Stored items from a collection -
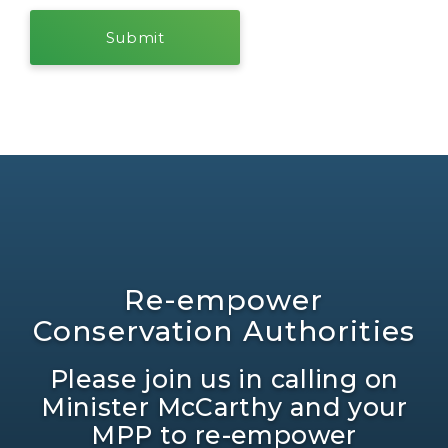
Re-empower
Conservation Authorities
Please join us in calling on
Minister McCarthy and your
MPP to re-empower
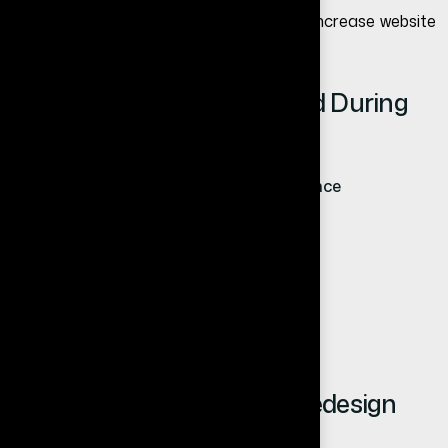
To improve results further, read
how to increase website
conversion rate
.
Common Mistakes to Avoid During
Website Redesign
Focusing only on design, not performance
Ignoring SEO during redesign
Not optimizing for mobile users
Lack of clear CTAs
Choosing cheap solutions over quality
How Long Does Website Redesign
Take?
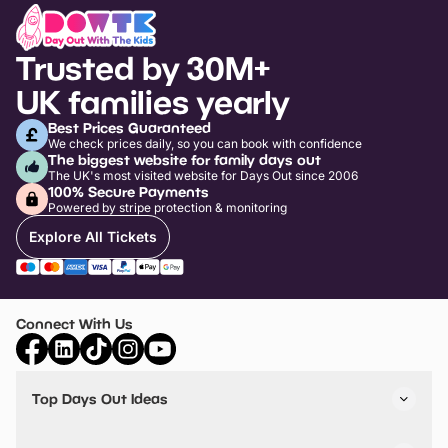
Trusted by 30M+
UK families yearly
Best Prices Guaranteed
We check prices daily, so you can book with confidence
The biggest website for family days out
The UK's most visited website for Days Out since 2006
100% Secure Payments
Powered by stripe protection & monitoring
Explore All Tickets
Connect With Us
Top Days Out Ideas
Things to do in London
Things to do in Birmingham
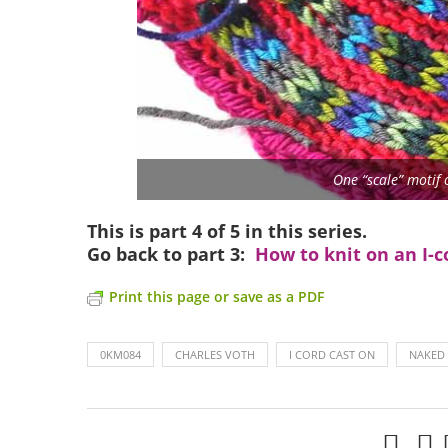
One “scale” motif 
This is part 4 of 5 in this series.
Go back to part 3:
How to knit on an I-c
Print this page or save as a PDF
0KM084
CHARLES VOTH
I CORD CAST ON
NAKED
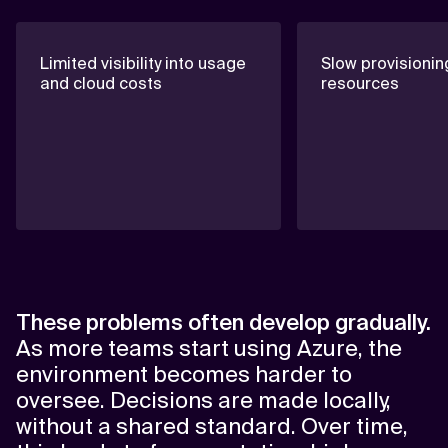
Limited visibility into usage
Slow provisionin
and cloud costs
resources
These problems often develop gradually.
As more teams start using Azure, the
environment becomes harder to
oversee. Decisions are made locally,
without a shared standard. Over time,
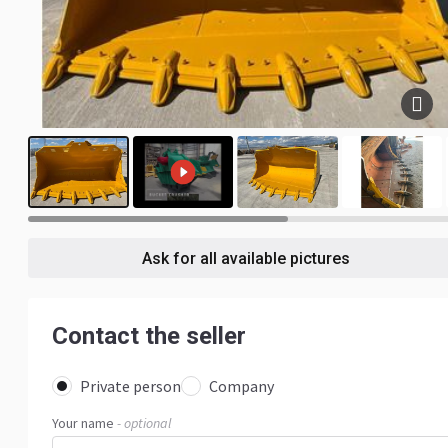
5
Ask for all available pictures
Contact the seller
Private person
Company
Your name
- optional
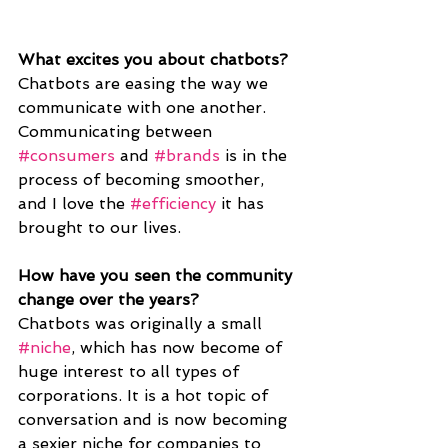
What excites you about chatbots?
Chatbots are easing the way we 
communicate with one another. 
Communicating between 
#consumers
 and 
#brands
 is in the 
process of becoming smoother, 
and I love the 
#efficiency
 it has 
brought to our lives.
How have you seen the community 
change over the years? 
Chatbots was originally a small 
#niche
, which has now become of 
huge interest to all types of 
corporations. It is a hot topic of 
conversation and is now becoming 
a sexier niche for companies to 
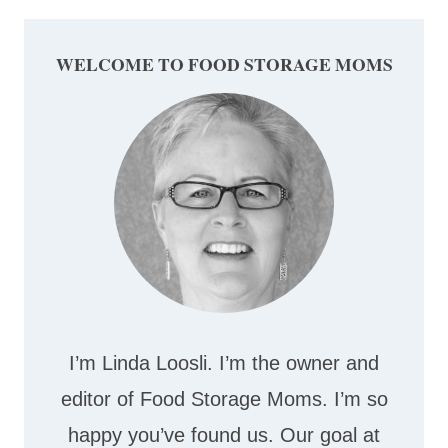
WELCOME TO FOOD STORAGE MOMS
I’m Linda Loosli. I’m the owner and
editor of Food Storage Moms. I’m so
happy you’ve found us. Our goal at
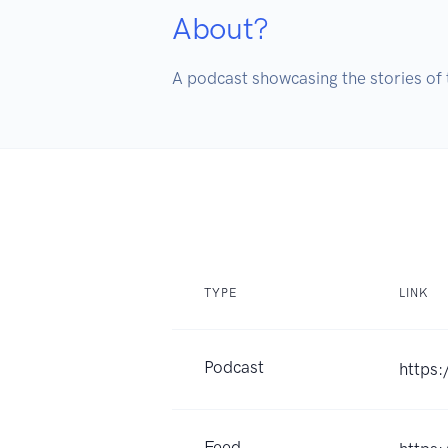
About?
A podcast showcasing the stories of 
TYPE
LINK
Podcast
https
Feed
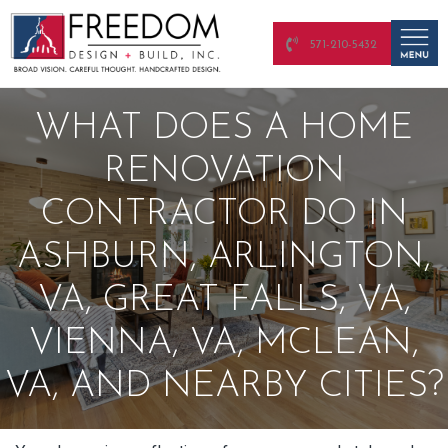
571-210-5432
WHAT DOES A HOME
RENOVATION
CONTRACTOR DO IN
ASHBURN, ARLINGTON,
VA, GREAT FALLS, VA,
VIENNA, VA, MCLEAN,
VA, AND NEARBY CITIES?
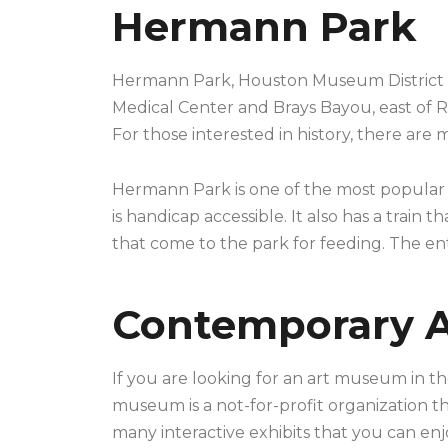
Hermann Park
Hermann Park, Houston Museum District is a
Medical Center and Brays Bayou, east of Ri
For those interested in history, there are
Hermann Park is one of the most popular p
is handicap accessible. It also has a trai
that come to the park for feeding. The entir
Contemporary 
If you are looking for an art museum in t
museum is a not-for-profit organization th
many interactive exhibits that you can enj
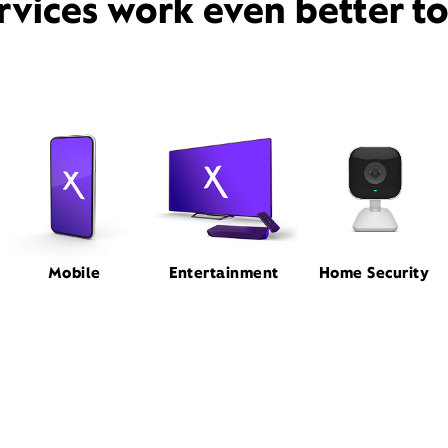
rvices work even better t
Mobile
Entertainment
Home Security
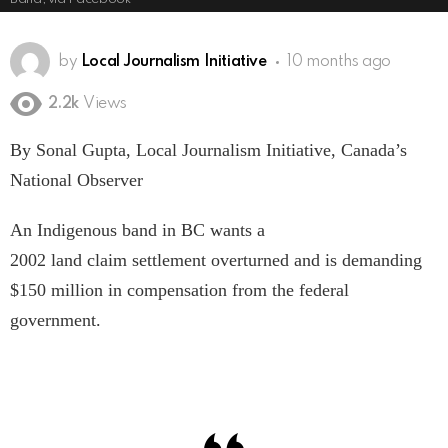
by
Local Journalism Initiative
10 months ago
2.2k
Views
By Sonal Gupta, Local Journalism Initiative, Canada’s
National Observer
An Indigenous band in BC wants a
2002 land claim settlement overturned and is demanding
$150 million in compensation from the federal
government.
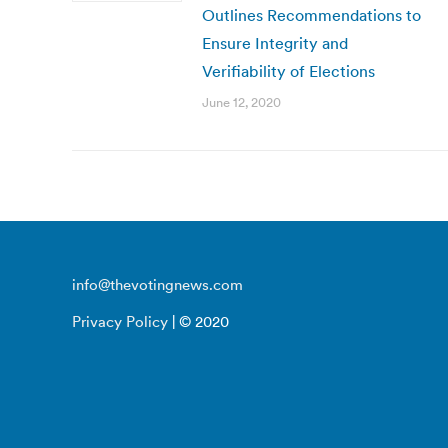
Outlines Recommendations to
Ensure Integrity and
Verifiability of Elections
June 12, 2020
info@thevotingnews.com
Privacy Policy
| © 2020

PROBLEM DETAILS - A single number is the whole answer: the number of lines in the entries that include "Initiative".

RESULT - 2